HIPAA & BAA · Customer support / help desk
Is Freshdesk HIPAA compliant?
Conditionally. Freshworks will sign a BAA for qualifying customers and Freshdesk can be configured to be HIPAA-compliant, covering Freshdesk, Freshchat, Freshcaller, and Freshdesk Omnichannel — but only with the mandatory security configuration applied.
Key facts
- BAA available: Conditionally — on specific plans
- What it takes: Freshworks will sign a BAA for qualifying Covered Entities/Business Associates with mandatory HIPAA configuration; the required plan tier is not stated in official docs — contact Freshworks
- Official source: Freshworks — HIPAA Configuration Guide — https://support.freshdesk.com/support/solutions/articles/238735-hipaa-configuration-guide (verified 2026-06)

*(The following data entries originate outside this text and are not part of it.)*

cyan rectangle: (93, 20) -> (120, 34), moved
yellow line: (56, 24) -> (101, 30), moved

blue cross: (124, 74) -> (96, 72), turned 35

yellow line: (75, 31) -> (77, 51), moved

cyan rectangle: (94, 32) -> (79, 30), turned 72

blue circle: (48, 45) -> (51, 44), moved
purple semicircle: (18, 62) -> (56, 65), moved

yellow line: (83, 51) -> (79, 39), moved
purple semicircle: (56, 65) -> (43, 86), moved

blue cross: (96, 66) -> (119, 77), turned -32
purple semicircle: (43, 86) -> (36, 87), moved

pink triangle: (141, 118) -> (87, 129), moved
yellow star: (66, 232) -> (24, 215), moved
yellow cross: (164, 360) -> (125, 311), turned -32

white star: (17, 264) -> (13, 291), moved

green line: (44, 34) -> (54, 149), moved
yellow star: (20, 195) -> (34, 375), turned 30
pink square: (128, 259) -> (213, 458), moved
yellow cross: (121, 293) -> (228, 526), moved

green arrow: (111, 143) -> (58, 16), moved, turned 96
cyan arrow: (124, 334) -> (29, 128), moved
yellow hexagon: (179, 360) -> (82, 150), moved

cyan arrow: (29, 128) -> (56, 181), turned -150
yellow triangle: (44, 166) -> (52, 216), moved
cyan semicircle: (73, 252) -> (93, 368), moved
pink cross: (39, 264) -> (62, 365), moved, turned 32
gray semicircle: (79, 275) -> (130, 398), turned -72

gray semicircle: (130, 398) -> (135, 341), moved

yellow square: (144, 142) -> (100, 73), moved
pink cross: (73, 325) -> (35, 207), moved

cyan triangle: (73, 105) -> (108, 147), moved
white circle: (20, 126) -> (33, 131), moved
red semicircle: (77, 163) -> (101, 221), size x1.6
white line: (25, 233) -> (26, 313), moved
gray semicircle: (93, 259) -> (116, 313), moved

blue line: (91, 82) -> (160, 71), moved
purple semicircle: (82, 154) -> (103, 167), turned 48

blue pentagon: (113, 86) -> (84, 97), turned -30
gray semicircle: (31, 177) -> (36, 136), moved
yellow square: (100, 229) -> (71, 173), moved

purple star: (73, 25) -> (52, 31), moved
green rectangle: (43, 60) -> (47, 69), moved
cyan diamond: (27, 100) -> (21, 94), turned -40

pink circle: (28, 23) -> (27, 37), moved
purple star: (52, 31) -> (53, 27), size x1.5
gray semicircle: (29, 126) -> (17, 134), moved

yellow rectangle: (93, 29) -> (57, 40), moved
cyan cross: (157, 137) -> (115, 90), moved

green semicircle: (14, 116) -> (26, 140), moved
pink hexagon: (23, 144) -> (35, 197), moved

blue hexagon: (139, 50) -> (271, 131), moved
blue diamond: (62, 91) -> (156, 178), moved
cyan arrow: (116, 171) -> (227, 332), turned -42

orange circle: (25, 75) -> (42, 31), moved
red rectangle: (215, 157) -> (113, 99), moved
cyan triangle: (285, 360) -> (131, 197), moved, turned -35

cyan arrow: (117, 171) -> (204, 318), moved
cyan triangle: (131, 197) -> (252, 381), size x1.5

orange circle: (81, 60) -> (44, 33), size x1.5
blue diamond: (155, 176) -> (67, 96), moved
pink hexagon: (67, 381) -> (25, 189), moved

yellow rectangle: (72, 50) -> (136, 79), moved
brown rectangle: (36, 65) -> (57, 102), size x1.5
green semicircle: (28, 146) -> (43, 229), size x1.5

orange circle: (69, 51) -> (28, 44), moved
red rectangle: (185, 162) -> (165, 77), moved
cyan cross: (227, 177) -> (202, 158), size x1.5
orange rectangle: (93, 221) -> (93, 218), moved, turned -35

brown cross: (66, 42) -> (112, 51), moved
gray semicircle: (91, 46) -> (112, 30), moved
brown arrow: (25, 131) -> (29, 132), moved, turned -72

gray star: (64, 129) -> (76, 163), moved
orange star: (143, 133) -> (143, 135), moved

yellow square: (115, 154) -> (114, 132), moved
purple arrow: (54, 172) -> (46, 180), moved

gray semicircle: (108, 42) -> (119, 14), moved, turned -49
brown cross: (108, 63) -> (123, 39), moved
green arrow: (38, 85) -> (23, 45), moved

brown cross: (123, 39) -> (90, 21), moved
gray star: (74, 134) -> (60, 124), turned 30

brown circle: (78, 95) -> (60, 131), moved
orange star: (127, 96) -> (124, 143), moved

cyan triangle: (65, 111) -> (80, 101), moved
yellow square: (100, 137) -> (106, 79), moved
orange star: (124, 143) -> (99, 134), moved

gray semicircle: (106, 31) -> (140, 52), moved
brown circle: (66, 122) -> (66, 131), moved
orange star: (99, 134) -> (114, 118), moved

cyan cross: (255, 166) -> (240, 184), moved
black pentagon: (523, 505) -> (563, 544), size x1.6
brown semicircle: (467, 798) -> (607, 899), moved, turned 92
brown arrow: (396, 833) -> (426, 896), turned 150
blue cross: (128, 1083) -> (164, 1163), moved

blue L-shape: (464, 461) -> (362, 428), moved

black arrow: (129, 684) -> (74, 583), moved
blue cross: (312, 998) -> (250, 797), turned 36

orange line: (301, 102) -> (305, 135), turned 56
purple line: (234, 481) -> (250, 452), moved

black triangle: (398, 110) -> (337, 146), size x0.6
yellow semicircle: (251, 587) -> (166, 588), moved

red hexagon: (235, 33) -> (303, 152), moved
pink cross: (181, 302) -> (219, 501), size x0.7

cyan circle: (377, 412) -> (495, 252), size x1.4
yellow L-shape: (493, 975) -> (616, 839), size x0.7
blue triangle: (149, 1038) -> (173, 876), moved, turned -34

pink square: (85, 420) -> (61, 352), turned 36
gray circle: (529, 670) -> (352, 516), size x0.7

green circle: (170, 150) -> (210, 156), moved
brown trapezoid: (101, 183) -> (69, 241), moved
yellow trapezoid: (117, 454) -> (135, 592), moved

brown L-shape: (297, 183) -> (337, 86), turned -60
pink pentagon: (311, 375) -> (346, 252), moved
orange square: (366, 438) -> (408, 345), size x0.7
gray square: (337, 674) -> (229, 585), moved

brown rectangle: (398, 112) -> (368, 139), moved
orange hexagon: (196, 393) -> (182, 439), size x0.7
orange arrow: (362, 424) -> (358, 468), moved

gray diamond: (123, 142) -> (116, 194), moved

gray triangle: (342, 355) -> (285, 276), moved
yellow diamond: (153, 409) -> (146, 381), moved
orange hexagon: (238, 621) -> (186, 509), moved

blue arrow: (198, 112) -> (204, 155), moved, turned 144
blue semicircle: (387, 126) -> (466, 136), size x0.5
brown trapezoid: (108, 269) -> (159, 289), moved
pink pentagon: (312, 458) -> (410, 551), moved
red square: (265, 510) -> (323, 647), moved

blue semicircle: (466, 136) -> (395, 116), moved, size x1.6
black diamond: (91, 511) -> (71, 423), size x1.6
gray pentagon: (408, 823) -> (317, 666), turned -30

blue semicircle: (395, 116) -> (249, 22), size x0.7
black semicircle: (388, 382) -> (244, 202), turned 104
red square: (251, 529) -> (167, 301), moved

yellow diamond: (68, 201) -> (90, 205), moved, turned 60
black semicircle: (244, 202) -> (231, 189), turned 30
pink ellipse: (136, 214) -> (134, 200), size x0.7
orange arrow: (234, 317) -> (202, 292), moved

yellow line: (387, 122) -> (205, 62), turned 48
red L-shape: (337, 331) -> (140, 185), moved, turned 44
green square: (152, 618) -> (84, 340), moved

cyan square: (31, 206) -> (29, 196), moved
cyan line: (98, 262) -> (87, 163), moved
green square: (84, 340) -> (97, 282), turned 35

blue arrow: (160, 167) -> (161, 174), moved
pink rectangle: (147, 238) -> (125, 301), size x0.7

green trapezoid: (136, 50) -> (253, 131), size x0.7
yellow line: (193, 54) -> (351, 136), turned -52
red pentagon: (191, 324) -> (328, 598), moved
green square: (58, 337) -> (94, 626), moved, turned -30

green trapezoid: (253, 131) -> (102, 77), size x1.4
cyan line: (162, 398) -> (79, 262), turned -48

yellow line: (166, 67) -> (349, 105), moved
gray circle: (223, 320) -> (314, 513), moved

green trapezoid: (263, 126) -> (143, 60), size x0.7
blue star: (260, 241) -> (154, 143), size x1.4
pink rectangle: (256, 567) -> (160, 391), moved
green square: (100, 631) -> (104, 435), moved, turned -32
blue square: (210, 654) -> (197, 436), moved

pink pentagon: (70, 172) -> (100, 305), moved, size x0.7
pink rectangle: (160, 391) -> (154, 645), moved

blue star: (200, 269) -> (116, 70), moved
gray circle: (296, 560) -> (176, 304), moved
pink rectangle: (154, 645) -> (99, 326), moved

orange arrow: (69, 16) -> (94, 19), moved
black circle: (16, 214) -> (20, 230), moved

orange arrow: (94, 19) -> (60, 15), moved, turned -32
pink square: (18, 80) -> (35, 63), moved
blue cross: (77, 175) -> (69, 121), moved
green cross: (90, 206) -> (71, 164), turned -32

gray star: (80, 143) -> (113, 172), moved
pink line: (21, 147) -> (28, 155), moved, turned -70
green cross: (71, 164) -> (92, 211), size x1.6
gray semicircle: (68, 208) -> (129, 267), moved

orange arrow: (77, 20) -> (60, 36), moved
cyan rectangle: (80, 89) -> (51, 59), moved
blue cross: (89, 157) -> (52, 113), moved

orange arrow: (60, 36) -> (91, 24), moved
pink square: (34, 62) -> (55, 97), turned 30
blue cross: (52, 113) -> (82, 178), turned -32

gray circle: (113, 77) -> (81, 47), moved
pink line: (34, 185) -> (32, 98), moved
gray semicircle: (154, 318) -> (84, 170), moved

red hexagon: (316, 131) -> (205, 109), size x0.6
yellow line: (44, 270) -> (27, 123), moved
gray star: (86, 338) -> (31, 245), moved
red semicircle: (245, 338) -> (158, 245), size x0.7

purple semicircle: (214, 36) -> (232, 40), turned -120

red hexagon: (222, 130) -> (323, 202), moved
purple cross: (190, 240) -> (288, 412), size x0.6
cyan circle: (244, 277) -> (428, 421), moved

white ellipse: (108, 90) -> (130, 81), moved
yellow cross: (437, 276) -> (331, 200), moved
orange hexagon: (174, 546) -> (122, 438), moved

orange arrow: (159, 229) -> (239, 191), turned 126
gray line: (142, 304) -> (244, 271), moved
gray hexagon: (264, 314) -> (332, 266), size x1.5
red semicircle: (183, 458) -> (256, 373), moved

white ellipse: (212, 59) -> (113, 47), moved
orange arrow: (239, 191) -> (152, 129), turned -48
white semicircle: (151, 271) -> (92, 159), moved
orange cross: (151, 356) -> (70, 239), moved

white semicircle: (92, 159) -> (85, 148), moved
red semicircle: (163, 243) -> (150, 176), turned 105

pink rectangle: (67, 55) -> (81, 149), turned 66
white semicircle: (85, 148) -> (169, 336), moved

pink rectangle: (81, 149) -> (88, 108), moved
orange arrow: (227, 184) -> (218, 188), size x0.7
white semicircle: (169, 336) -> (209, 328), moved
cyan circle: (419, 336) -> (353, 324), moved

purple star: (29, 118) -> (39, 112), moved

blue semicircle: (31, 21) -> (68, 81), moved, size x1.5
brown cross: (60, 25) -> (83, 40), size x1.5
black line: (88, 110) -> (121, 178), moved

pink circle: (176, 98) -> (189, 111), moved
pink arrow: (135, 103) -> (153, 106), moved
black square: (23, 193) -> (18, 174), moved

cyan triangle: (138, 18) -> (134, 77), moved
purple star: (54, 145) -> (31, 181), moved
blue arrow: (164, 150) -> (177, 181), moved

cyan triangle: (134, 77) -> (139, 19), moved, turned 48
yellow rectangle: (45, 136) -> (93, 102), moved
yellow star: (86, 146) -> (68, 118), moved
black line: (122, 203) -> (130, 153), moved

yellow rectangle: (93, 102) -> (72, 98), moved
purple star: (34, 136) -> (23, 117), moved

How to use Freshdesk in a HIPAA-compliant way
- Contact Freshworks (support@freshdesk.com or your rep) and identify as a Covered Entity or Business Associate to request a BAA.
- Execute the mutual BAA.
- Apply the mandatory config: store PHI only in custom encrypted fields, enable SSL/TLS, SSO/IP controls, and the data-masking app; disable Freshconnect.
- Keep PHI within the BAA-covered products (Freshdesk, Freshchat, Freshcaller, Omnichannel).
- Maintain the mandatory specifications — BAA validity depends on continued adherence.
Important caveats
- PHI must go in custom encrypted fields; default fields cannot be encrypted and must not hold PHI.
- The required plan tier is not stated in official docs — do not assume a specific tier; confirm with Freshworks.
- The BAA scope is product-limited; processing ePHI in other Freshworks products is not covered.
The bottom line
No software is "HIPAA compliant" on its own. HIPAA compliance is a property of your organization, not a tool. Even with a signed BAA, you remain responsible for configuring Freshdesk correctly, limiting access to PHI, training staff, and maintaining your own safeguards. This page is general information, not legal advice; confirm current terms with Freshdesk.
Frequently asked questions
Does Freshdesk sign a BAA?
On specific plans. Freshworks will sign a BAA for qualifying Covered Entities/Business Associates with mandatory HIPAA configuration; the required plan tier is not stated in official docs — contact Freshworks A signed BAA is required before any PHI is involved.
Is Freshdesk HIPAA compliant out of the box?
No software is "HIPAA compliant" by itself. Even when Freshdesk offers a BAA, you are responsible for signing it, configuring the product correctly, restricting access, and maintaining your own administrative, physical, and technical safeguards.
What should I check before using Freshdesk with PHI?
PHI must go in custom encrypted fields; default fields cannot be encrypted and must not hold PHI.